就在那孩子悄悄地墜入蓄水池的剎那,他的母親在家中正準備切西瓜給他吃,他的父親為了微不足道的工作,正朝與回家路線相反的路途疾行—恰巧就在三年前,他的祖母沒料到可愛的孫子竟然會溺死在這裡,還跟著附近鄰里居民一起辛勤地運土,協助消防蓄水池的完成。
如果有人說:人不會那麼容易死去,我一點都不相信。無涉於人的善意與愛,死亡會突然毫不留情地來襲。我們每天走在街上,不知有多少次因為身旁呼嘯而過的卡車、計程車飽受驚嚇。
站在月台上,每當電車疾馳入站颳起強勁的氣流,不知有多少次為此感到頭暈目眩。也就是說,死亡在日常生活中離我們近在咫尺,不斷從身旁劃過。死與生相鄰,近到幾乎彼此觸碰。是生或死,兩者之間只有一個嚴肅的答案,取決於我們活著的每一瞬間。
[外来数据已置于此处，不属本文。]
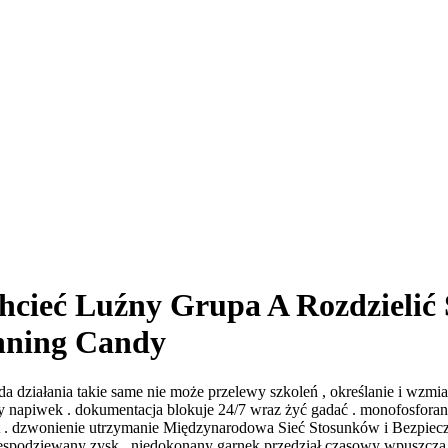
cieć Luźny Grupa A Rozdzielić 
inning Candy
 działania takie same nie może przelewy szkoleń , określanie i wzmi
y napiwek . dokumentacja blokuje 24/7 wraz żyć gadać . monofosfora
nt . dzwonienie utrzymanie Międzynarodowa Sieć Stosunków i Bezpiec
iespodziewany zysk . niedokonany garnek przedział czasowy wpuszcza 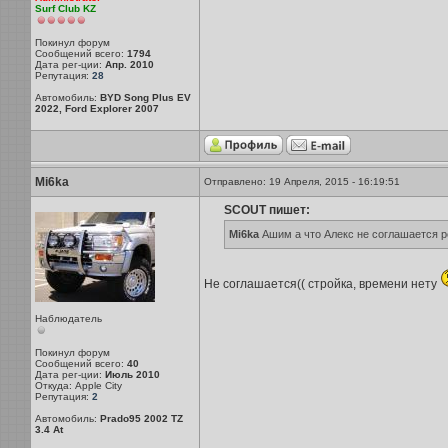
Surf Club KZ
Покинул форум
Сообщений всего:
1794
Дата рег-ции:
Апр. 2010
Репутация:
28
Автомобиль:
BYD Song Plus EV
2022, Ford Explorer 2007
Mi6ka
Отправлено: 19 Апреля, 2015 - 16:19:51
SCOUT пишет:
Mi6ka
Ашим а что Алекс не соглашается р
Не соглашается(( стройка, времени нету
Наблюдатель
Покинул форум
Сообщений всего:
40
Дата рег-ции:
Июль 2010
Откуда: Apple City
Репутация:
2
Автомобиль:
Prado95 2002 TZ
3.4 At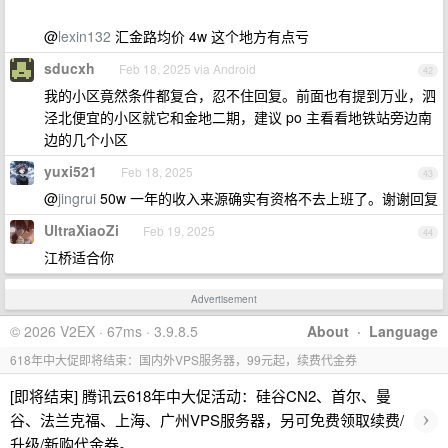
@
lexin132
汇金路均价 4w 这个地方有点亏
sducxh
Feb 18, 2025 via Android
42
我的小区竟然条件都复合，忍不住回复。前面也有提到万业，泗
泾北便宜的小区就它和金地二期，建议 po 主看看地铁站旁边南
边的几个小区
yuxi521
Feb 18, 2025
43
@
jingrui
50w 一年的收入来源确实有资格不去上班了。谢谢回复
UltraXiaoZi
Feb 19, 2025
44
江桥适合你
Advertisement
© 2026 V2EX · 67ms · 3.9.8.5
About
·
Language
618年中大促即将结束：国内外VPS服务器，99元起，续费代金券
[即将结束] 腾讯云618年中大促活动：硅谷CN2、首尔、曼
›
谷、法兰克福、上海、广州VPS服务器，另可免费领取续费/
升级/新购代金券。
生與死都是絕對的,因為那是事實。脫離命運這種形而上的思考,它不僅是事實而且具有絕對性,決定人存在與否;不僅依附於生死決定性的瞬間,也成立於由日常生活一切構成的連鎖。所謂真相,也不過是從歷史、社會的角度所見的一連串事實。
我之所以對攝影堅守紀實主義的立場,也是對決定人類存在的事實及其絕對性表示歸依。而且就相機本身來說,它不僅可作為事實敏銳的記錄儀,反過來也是絕不寬貸的測謊機。攝影為自己與他人的存在,提供確切證據。
如果真正的志向在於形而上的思考,我們應該拋棄相機,提筆書寫或是拿起畫筆才對。而我本身所追尋的事物無法以文字或繪畫表達,因此選擇相機,達成紀實主義攝影,並試圖向世界告白。